* _Entries shown_
━━━━━━━━━━

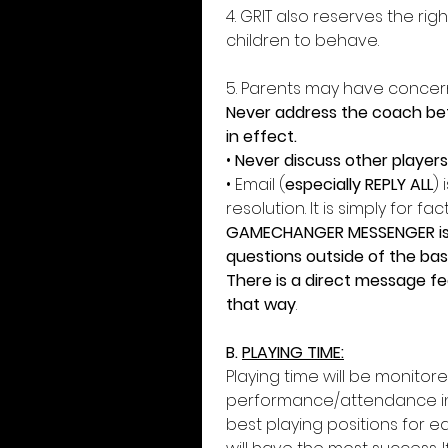
4. GRIT also reserves the ri
children to behave. 
5. Parents may have concern
Never address the coach befo
in effect. 
• 
Never discuss other player
• Email (
especially REPLY ALL
)
resolution. It is simply for fac
GAMECHANGER MESSENGER is a 
questions outside of the base
There is a direct message fea
that way
. 
B. 
PLAYING TIME:
Playing time will be monitor
performance/attendance in 
best playing positions for eac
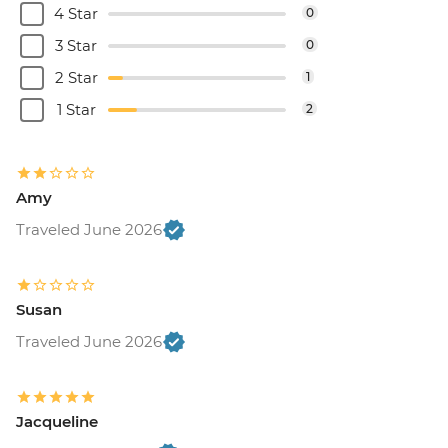
4 Star
0
3 Star
0
2 Star
1
1 Star
2
Amy
Traveled June 2026
Susan
Traveled June 2026
Jacqueline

━━━━━━━━━━

* _Try it_
In the records, find every line that has the string "Never" and copy it.

* _Answer to this exercise_
Never address the coach befo
Never discuss other player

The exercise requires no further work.